Yang Disukai, Tidak Selalu Membahagiakan

Embun Penyejuk

TIDAK setiap yang engkau sukai itu pasti membahagiakanmu, sebagaimana tidak semua yang engkau benci itu membuatmu sedih menderita. Pisau di tanganmu yang begitu engkau sukai untuk digunakan dalam pekerjaan sehari-harimu sangat sering juga melukai dirimu, sebagaimana obat atau jamu yang engkau benci karena rasanya yang pahit getir ternyata sering menjadi perantara sehat dan cerianya dirimu.

Ungkapan bijak diatas menjadi ‘guru’ kehidupan kita.
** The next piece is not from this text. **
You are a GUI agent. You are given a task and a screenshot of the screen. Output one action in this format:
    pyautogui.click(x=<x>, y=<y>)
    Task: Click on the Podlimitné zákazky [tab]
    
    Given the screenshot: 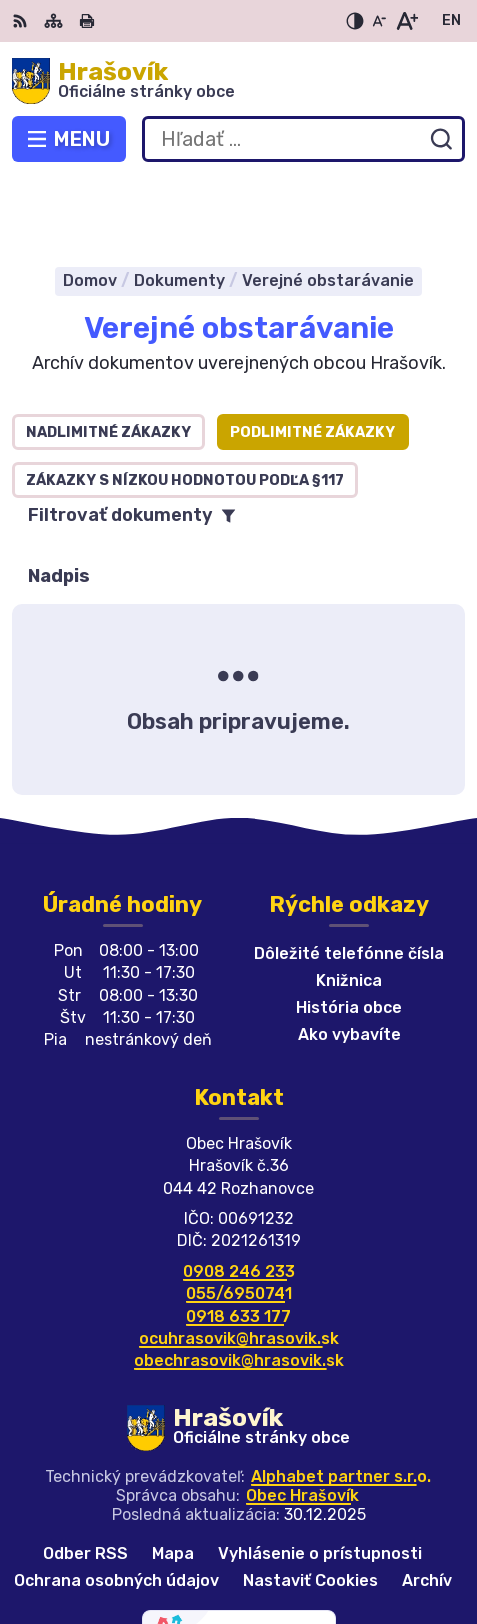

Tetaplah waspada dan fokuslah pada hikmah. Yakinlah bahwa semua yang ada di sekitar kita memiliki makna atau hikmah sepanjang kita mampu menyikapi atau menggunakannya dengan baik, dengan niat baik dan tujuan yang baik.

Kepahitan-kepahitan hidup akan menjadi nikmat dan menyegarkan ketika dijalani dan disikapi dengan baik, seperti dengan menambahkan syukur di balik sabar. Bukankan kopi yang pahit menjadi nyaman dan nikmat ketika ditambahi sedikit gula?

Hati-hati dengan manisnya kehidupan. Seringkali para penikmatnya menjadi lena dan tenggelam dalam manis itu dan kemudian mati tanpa makna. Lihatlah semut-semut yang mati sia-sia dalam minuman manis yang disukainya. Matinya bukan dikenang, melainkan dicaci maki oleh pemilik minuman itu. Semut-semut itu lalu dibuang bersama minuman manis itu, keduanya menjadi tak berguna dan bermakna lagi.

Bacalah kaidah umum kehidupan, renungkan petuah para tetua yang telah menikmati manis asamnya kehidupan. Yang paling penting adalah jangan jauhkan firman Allah sebagai pemilik dan pengatur alam kehiduan kita, jangan lupakan apa yang disabdakan dan dilakukan manusia terbaik sebagai teladan kita, Nabi Muhammad SAW.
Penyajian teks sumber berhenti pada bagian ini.